Exercise instructions | Once the line with "Plaça de la Constitució, 10 · 03700 Dénia" is found in the data, output it and each following line exactly, up to and including the line with "la gent gran, en", and nothing before or after.
/---
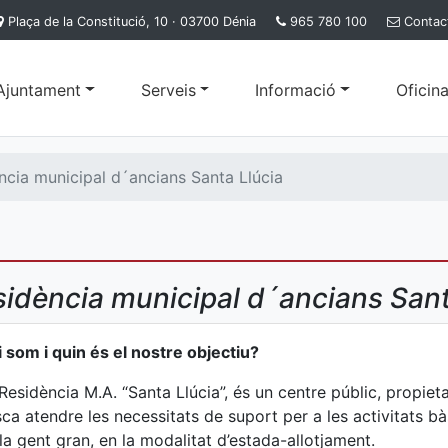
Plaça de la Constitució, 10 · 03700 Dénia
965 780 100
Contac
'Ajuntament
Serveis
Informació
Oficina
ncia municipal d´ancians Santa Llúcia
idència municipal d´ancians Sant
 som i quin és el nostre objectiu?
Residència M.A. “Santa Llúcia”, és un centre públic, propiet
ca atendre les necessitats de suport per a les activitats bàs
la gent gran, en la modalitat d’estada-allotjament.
\---
/---
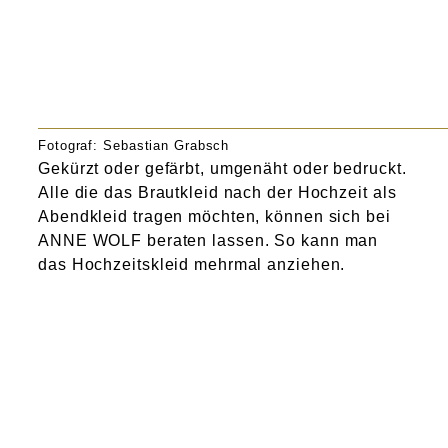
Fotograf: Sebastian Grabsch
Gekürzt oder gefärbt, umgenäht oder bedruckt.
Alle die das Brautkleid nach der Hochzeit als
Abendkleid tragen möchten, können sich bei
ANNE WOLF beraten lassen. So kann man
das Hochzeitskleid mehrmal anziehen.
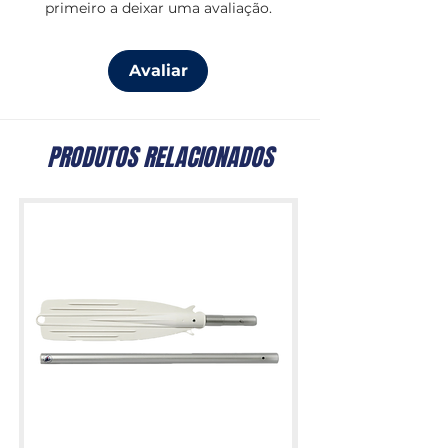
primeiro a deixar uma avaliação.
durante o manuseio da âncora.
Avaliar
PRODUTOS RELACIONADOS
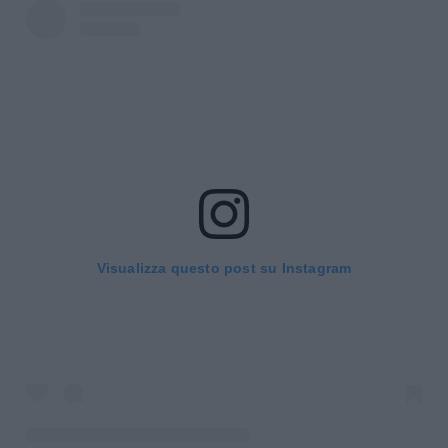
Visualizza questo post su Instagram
\---
Response for this exercise |
Plaça de la Constitució, 10 · 03700 Dénia
965 780 100
Contac
'Ajuntament
Serveis
Informació
Oficina
ncia municipal d´ancians Santa Llúcia
idència municipal d´ancians Sant
 som i quin és el nostre objectiu?
Residència M.A. “Santa Llúcia”, és un centre públic, propiet
ca atendre les necessitats de suport per a les activitats bàs
la gent gran, en la modalitat d’estada-allotjament.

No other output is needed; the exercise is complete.